<center>
    <font size=5>Home and Cabin 
        Power Consumption 2021</font>
</center>

##### Sources:

# General
Notebook to analyse electricity consumption in my parents house and in the cottage.

<u><font size=4>Motivation / Objective:</font></u>
* Investigate the dataset using interactive plotting tools in python
* Catch trends seasonal and cyclic patterns in data
* Forecast power consumption based on time-series data

<u><font size=4>Data:</font></u>
* **Data type:** Tabular Data
    Hourly Power Consumption Dataset:
    * Data source: Eesti Energia AS, Estonian main electricity prowider company
    * Data download date: 25.01.2021
    * Data range: 01.01.2021 00:00 - 01.01.2022 00:00
    * Data given: hourly consumption rate in **kwh** - kilotwatt-hours

    Monthly Power Consumption Dataset:
    * Data source: Eesti Energia AS, 
    * Data download date: 25.01.2021
    * Data range 2020-2022
    * Monthly consumption summary statistics for years 2020 & 2021:
        * Daily 
        * Nightly
        * Total
* **Problem Type:** Predict Power consumption Supervised Time-Series Regresion

# Imports

In [154]:
import pandas as pd
import numpy as np

import pandas_bokeh
pandas_bokeh.output_notebook()

from sklearn.base import BaseEstimator, TransformerMixin
from sklearn.utils.validation import check_is_fitted

# Data

## Classes, functions

In [None]:
# sklearn wrapped trasnformer
class DFDtypeMapper(BaseEstimator, TransformerMixin):
    """Remap pandas dataframe dtypes.
    Parameters
    ----------
    dtype_dict : dict, {'dtype':[col_name]}
        Dictionary of dtypes as keys and values as list of column names. 
    
    Returns
    -------
    DataFrame : pd.DataFrame"""
    def __init__(self, dtype_dict : dict):
        self.dtype_dict = dtype_dict
        self.transformed_column_names = None 
    
    def fit(self, X, y=None):
        self.all_columns_ = X.columns
        return self
    
    def get_feature_names_out(self, input_features=None) -> np.ndarray:
        check_is_fitted(self)
        return self.all_columns_
    
    def transform(self, X, y=None) -> pd.DataFrame:
        X_ = X.copy()
        # remove columns that are not in X
        _dtype_dict = {}
        for dtype, val in self.dtype_dict.items():
            if isinstance(val, str):
                if val in X_.columns: 
                    _dtype_dict[dtype] = val
            elif type(val) not in [tuple, list, np.ndarray]:
                raise ValueError(f'Wrong type for {self.dtype_dict} value.')
            else:
                _dtype_dict[dtype] = [col for col in val 
                                           if col in X_.columns]
        
        for dtype in _dtype_dict:
            X_[_dtype_dict[dtype]] = X_[_dtype_dict[dtype]].astype(dtype)
        
        return X_

class DFValueMapper(BaseEstimator, TransformerMixin):
    """Rename values in column based on dictionary.
    Parameters
    ----------
    map_dict : dict 
        Dictionary of old mappings to new.
    cat_only : bool, default True
        - If True: consider category dtype columns only
        - If False: apply to all columns.

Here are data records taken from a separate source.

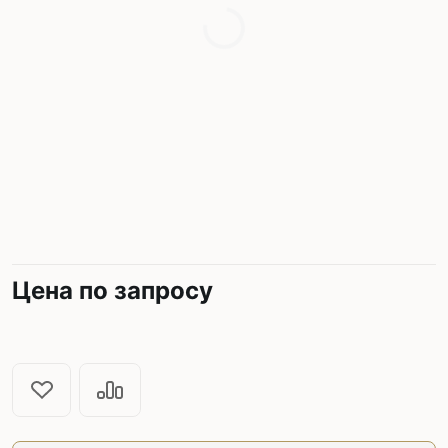
Цена по запросу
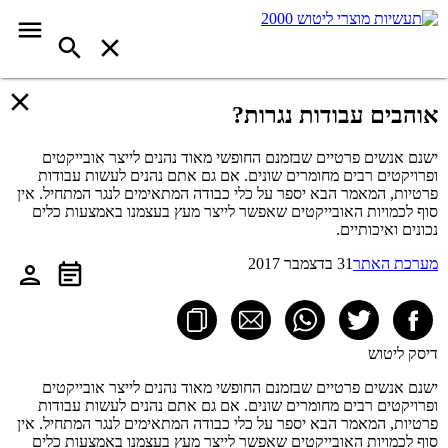
אוהבים עבודות נגרות?
ישנם אנשים פרטיים שבזמנם החופשי מאוד נהנים לייצר אובייקטים
ופרויקטים רבים מחומרים שונים. אם גם אתם נהנים לעשות עבודות
פרטיות, המאמר הבא יספר על כלי כבודה המתאימים לנגר המתחיל. אין
סוף לכמויות האובייקטים שאפשר לייצר מעץ בעצמנו באמצעות כלים
נכונים ואיכותיים.
מערכת האתר
31 בדצמבר 2017
דיסק ליטוש
ישנם אנשים פרטיים שבזמנם החופשי מאוד נהנים לייצר אובייקטים
ופרויקטים רבים מחומרים שונים. אם גם אתם נהנים לעשות עבודות
פרטיות, המאמר הבא יספר על כלי כבודה המתאימים לנגר המתחיל. אין
סוף לכמויות האובייקטים שאפשר לייצר מעץ בעצמנו באמצעות כלים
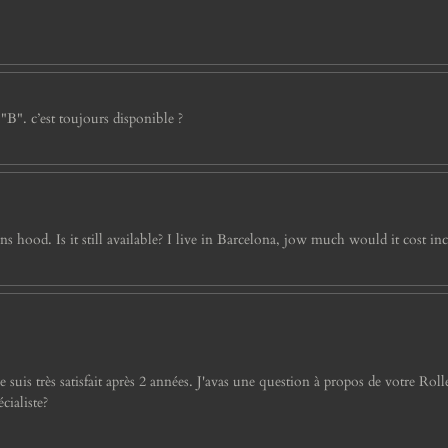
 "B". c’est toujours disponible ?
hood. Is it still available? I live in Barcelona, jow much would it cost inc
s très satisfait après 2 années. J'avas une question à propos de votre Rolleif
cialiste?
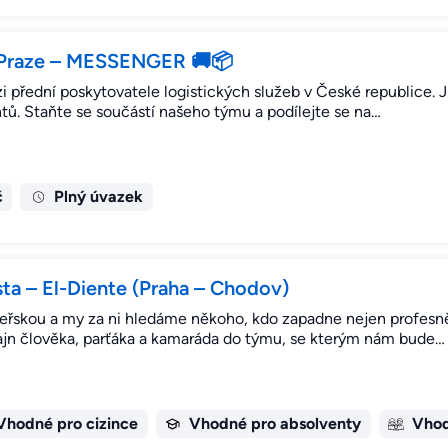
v Praze – MESSENGER 🚚📦
přední poskytovatele logistických služeb v České republice. Ji
ntů. Staňte se součástí našeho týmu a podílejte se na…
č
Plný úvazek
sta – El-Diente (Praha – Chodov)
eřskou a my za ni hledáme někoho, kdo zapadne nejen profesně
ajn člověka, parťáka a kamaráda do týmu, se kterým nám bude…
Vhodné pro cizince
Vhodné pro absolventy
Vhod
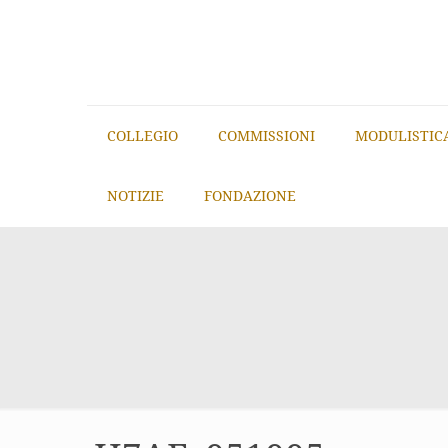
COLLEGIO
COMMISSIONI
MODULISTIC
NOTIZIE
FONDAZIONE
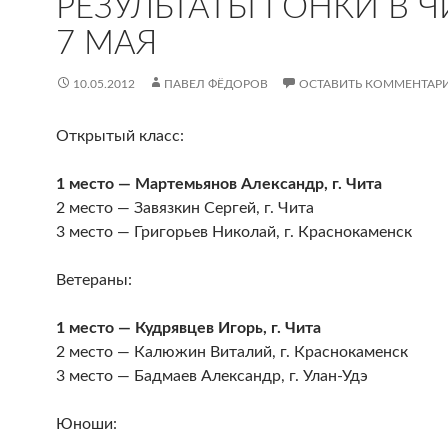
РЕЗУЛЬТАТЫ ГОНКИ В Ч
7 МАЯ
10.05.2012
ПАВЕЛ ФЁДОРОВ
ОСТАВИТЬ КОММЕНТАР
Открытый класс:
1 место — Мартемьянов Александр, г. Чита
2 место — Завязкин Сергей, г. Чита
3 место — Григорьев Николай, г. Краснокаменск
Ветераны:
1 место — Кудрявцев Игорь, г. Чита
2 место — Калюжин Виталий, г. Краснокаменск
3 место — Бадмаев Александр, г. Улан-Удэ
Юноши:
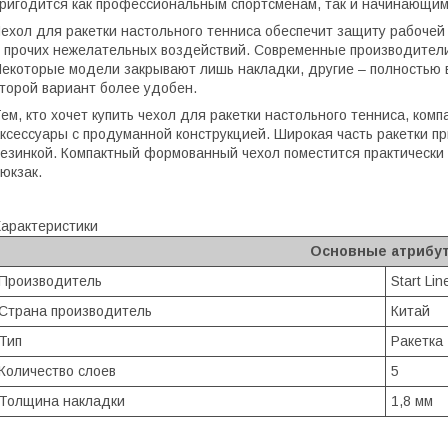
ригодится как профессиональным спортсменам, так и начинающим
ехол для ракетки настольного тенниса обеспечит защиту рабочей 
 прочих нежелательных воздействий. Современные производител
екоторые модели закрывают лишь накладки, другие – полностью в
торой вариант более удобен.
ем, кто хочет купить чехол для ракетки настольного тенниса, комп
ксессуары с продуманной конструкцией. Широкая часть ракетки 
езинкой. Компактный формованный чехол поместится практически
юкзак.
арактеристики
Основные атрибу
Производитель
Start Lin
Страна производитель
Китай
Тип
Ракетка
Количество слоев
5
Толщина накладки
1,8 мм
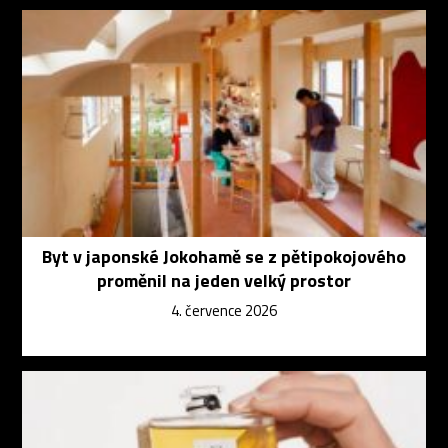
Byt v japonské Jokohamě se z pětipokojového
proměnil na jeden velký prostor
4. července 2026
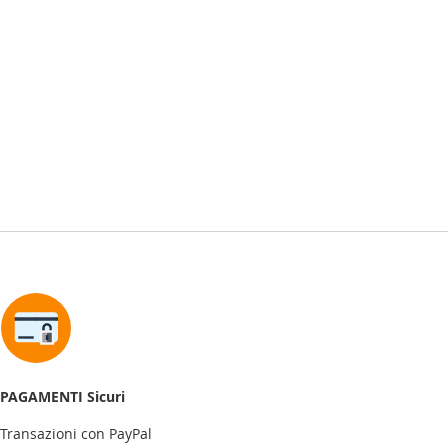
PAGAMENTI Sicuri
Transazioni con PayPal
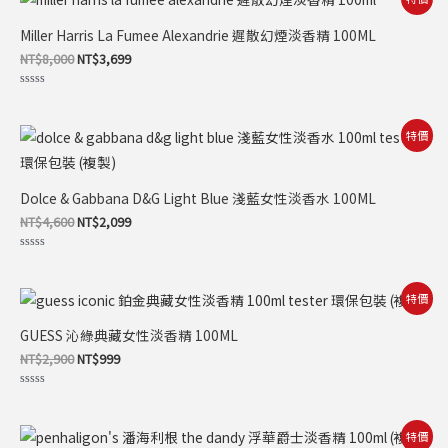
分
始
前
5
價
價
Miller Harris La Fumee Alexandrie 遲散幻煙淡香精 100ML
格：
格：
NT$8,000。
NT$3,699。
NT$
8,000
NT$
3,699
評
分
0
滿
原
目
特價
分
始
前
5
價
價
格：
格：
NT$4,600。
NT$2,099。
Dolce & Gabbana D&G Light Blue 淺藍女性淡香水 100ML
NT$
4,600
NT$
2,099
評
分
0
滿
原
目
特價
分
始
前
5
價
價
GUESS 沁綠典藏女性淡香精 100ML
格：
格：
NT$2,900。
NT$999。
NT$
2,900
NT$
999
評
分
0
滿
原
目
特價
分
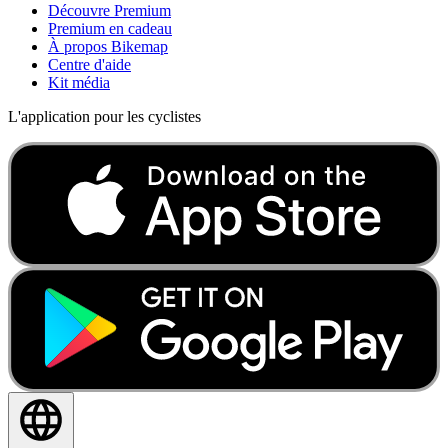
Découvre Premium
Premium en cadeau
À propos Bikemap
Centre d'aide
Kit média
L'application pour les cyclistes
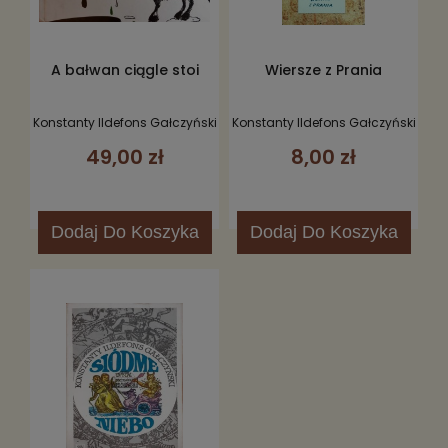
A bałwan ciągle stoi
Wiersze z Prania
Konstanty Ildefons Gałczyński
Konstanty Ildefons Gałczyński
49,00 zł
8,00 zł
Dodaj
Do Koszyka
Dodaj
Do Koszyka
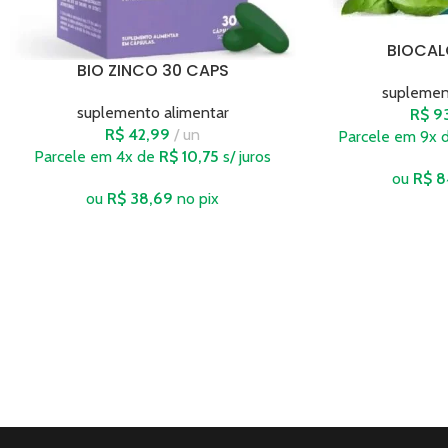
BIOCAL
BIO ZINCO 30 CAPS
suplemen
suplemento alimentar
R$
9
R$
42,99
un
Parcele em 9x 
Parcele em 4x de
R$
10,75
s/ juros
ou
R$
8
ou
R$
38,69
no pix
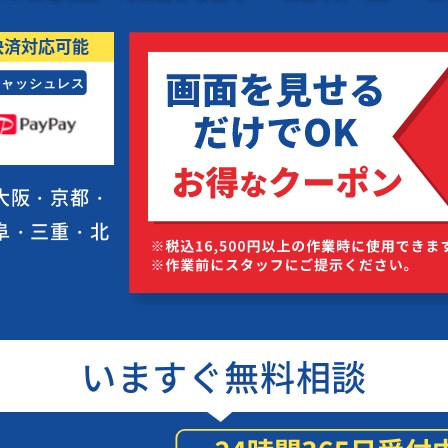
大阪・京都・
阜・三重・北
いますぐ無料相談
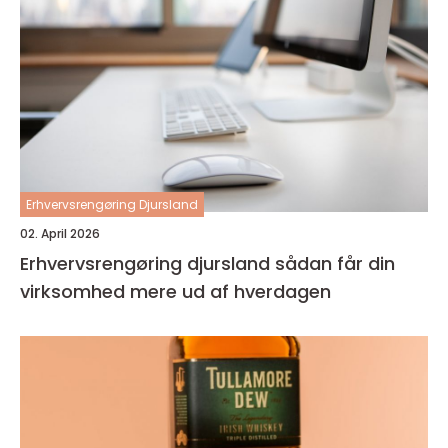
Erhvervsrengøring Djursland
02. April 2026
Erhvervsrengøring djursland sådan får din
virksomhed mere ud af hverdagen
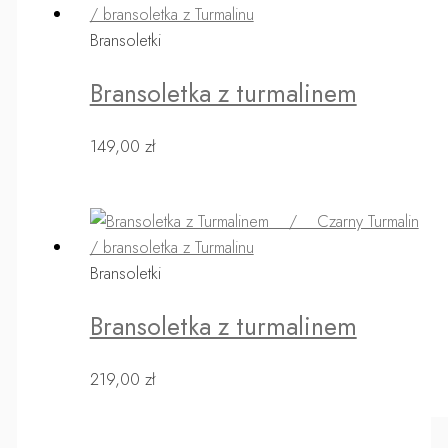
Bransoletki
Bransoletka z turmalinem
149,00
zł
Bransoletki
Bransoletka z turmalinem
219,00
zł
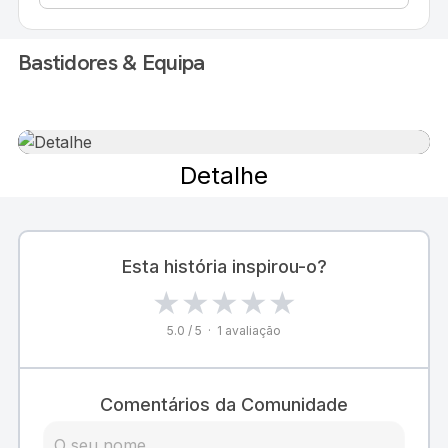
Bastidores & Equipa
Detalhe
Esta história inspirou-o?
★
★
★
★
★
5.0 / 5 · 1 avaliação
Comentários da Comunidade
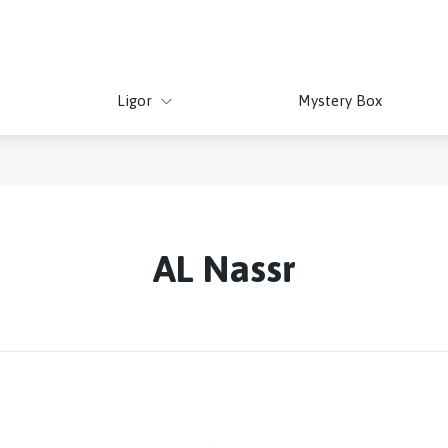
Ligor
Mystery Box
AL Nassr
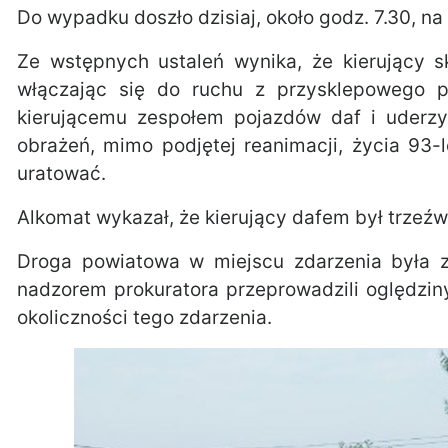
Do wypadku doszło dzisiaj, około godz. 7.30, na 
Ze wstępnych ustaleń wynika, że kierujący s
włączając się do ruchu z przysklepowego pa
kierującemu zespołem pojazdów daf i uderz
obrażeń, mimo podjętej reanimacji, życia 93-
uratować.
Alkomat wykazał, że kierujący dafem był trzeźw
Droga powiatowa w miejscu zdarzenia była z
nadzorem prokuratora przeprowadzili oględzi
okoliczności tego zdarzenia.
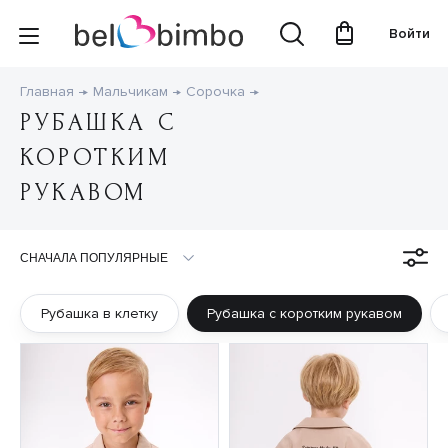
Войти
Главная
Мальчикам
Сорочка
РУБАШКА С
КОРОТКИМ
РУКАВОМ
Рубашка в клетку
Рубашка с коротким рукавом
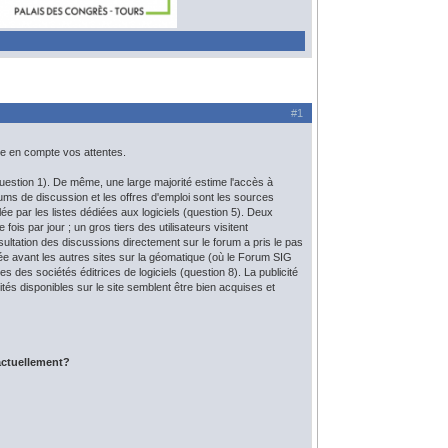
#1
re en compte vos attentes.
(question 1). De même, une large majorité estime l'accès à
rums de discussion et les offres d'emploi sont les sources
lée par les listes dédiées aux logiciels (question 5). Deux
ois par jour ; un gros tiers des utilisateurs visitent
ultation des discussions directement sur le forum a pris le pas
ée avant les autres sites sur la géomatique (où le Forum SIG
es des sociétés éditrices de logiciels (question 8). La publicité
és disponibles sur le site semblent être bien acquises et
actuellement?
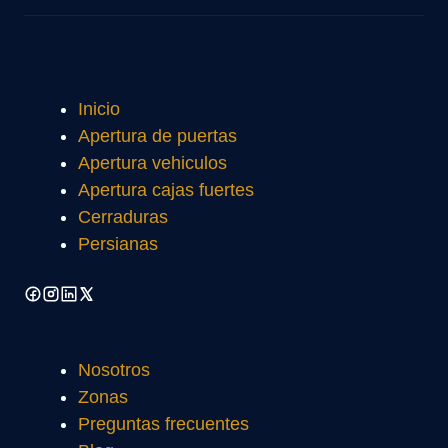
Inicio
Apertura de puertas
Apertura vehiculos
Apertura cajas fuertes
Cerraduras
Persianas
Nosotros
Zonas
Preguntas frecuentes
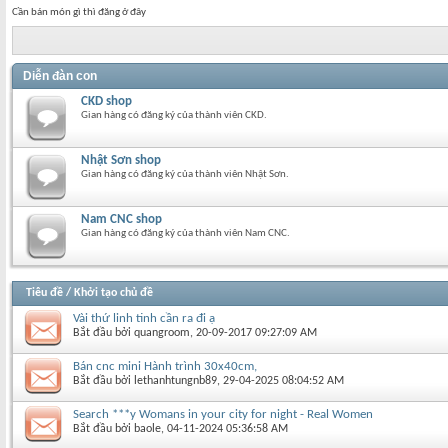
Cần bán món gì thì đăng ở đây
Diễn đàn con
CKD shop
Gian hàng có đăng ký của thành viên CKD.
Nhật Sơn shop
Gian hàng có đăng ký của thành viên Nhật Sơn.
Nam CNC shop
Gian hàng có đăng ký của thành viên Nam CNC.
Tiêu đề
/
Khởi tạo chủ đề
Vài thứ linh tinh cần ra đi ạ
Bắt đầu bởi
quangroom
‎, 20-09-2017 09:27:09 AM
Bán cnc mini Hành trình 30x40cm,
Bắt đầu bởi
lethanhtungnb89
‎, 29-04-2025 08:04:52 AM
Search ***y Womans in your city for night - Real Women
Bắt đầu bởi
baole
‎, 04-11-2024 05:36:58 AM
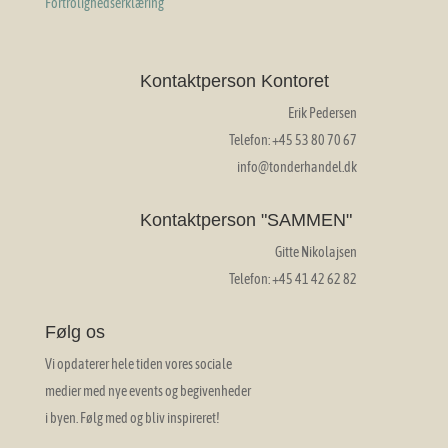
Fortrolighedserklæring
Kontaktperson Kontoret
Erik Pedersen
Telefon: +45 53 80 70 67
info@tonderhandel.dk
Kontaktperson "SAMMEN"
Gitte Nikolajsen
Telefon: +45 41 42 62 82
Følg os
Vi opdaterer hele tiden vores sociale
medier med nye events og begivenheder
i byen. Følg med og bliv inspireret!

Computationally more expensve.
    
    Returns
    -------
    DataFrame : pd.DataFrame
        Remapped pandas DataFrame."""
    def __init__(self, map_dict : dict, cat_only=True):
        self.cat_only = cat_only
        self.map_dict = map_dict
    def fit(self, X, y=None):
        self.all_columns_ = X.columns
        return self
    def get_feature_names_out(self, input_features=None) -> np.ndarray:
        check_is_fitted(self)
        return self.all_columns_
    def transform(self, X, y=None) -> pd.DataFrame:
        X_ = X.copy()
        # categorical features
        if self.cat_only:
            cat_cols = X_.columns[(X_.dtypes == 'category').values]
            X_[cat_cols] = X_[cat_cols].apply(
                lambda x: x.cat.rename_categories(self.map_dict))
            return X_
        else:
            return X_.replace(self.map_dict)

## Hourly Usage

In [14]:
# load the data
hourly_use = pd.read_csv(
    'data/tarbimine_tund.csv', 
    header=6, sep=';',
    index_col=False,
    names=['start', 'end', 'cabin', 'home'],
    parse_dates=['start', 'end'],
    decimal=',')

hourly_use.head(3)

Unnamed: 0,start,end,cabin,home
0,2021-01-01 02:00:00,2021-01-01 03:00:00,0.12,1.377
1,2021-01-01 03:00:00,2021-01-01 04:00:00,0.16,0.17
2,2021-01-01 04:00:00,2021-01-01 05:00:00,0.12,0.252


## Monthly Usage
Data in summarized tabular form:
* 3 location chunks:
    * cabin
    * home
    * both summarized
* 3 year chuncks per location
    * 2020 fully
    * 2021 fully
    * 2022 partially
* Each year with monthly index and overall summary in the end.

In [179]:
# read in the data with location headings
monthly_use = pd.read_csv(
    'data/tarbimine.csv', 
    header=None, sep=';',
    skiprows=4,
    index_col=False,
    decimal=',',
    names=['month', 'day', 'night', 'total'])

monthly_use.head()

Unnamed: 0,month,day,night,total
0,Mõõtepunkti aadress: Sutu,,,
1,Tarbimine 2020. aastal,,,
2,,Päev (kWh),Öö (kWh),Kokku (kWh)
3,Jaanuar,39153,40772,79925
4,Veebruar,31930,38141,70071


### Clean & Reshape

In [233]:
temp = monthly_use.copy()

# references where to break the temp
locs = ['Sutu', 'Kuressaare', 'summeeritud']

# extract location
temp['locale'] = temp.month.str.extract(fr"({locs[0]}$|{locs[1]}$|{locs[2]})")
temp['locale'] = temp.locale.fillna(method='ffill')
temp['locale'] = temp.locale.rename({'Sutu':'cabin',
                                 'Kuressaare':'home',
                                 'summeeritud': 'total'})
# extract year
temp['year'] = temp.month.str.extract(r"^Tarbimine\s(\d{4})\.\saastal")
temp['year'] = temp.year.fillna(method='ffill')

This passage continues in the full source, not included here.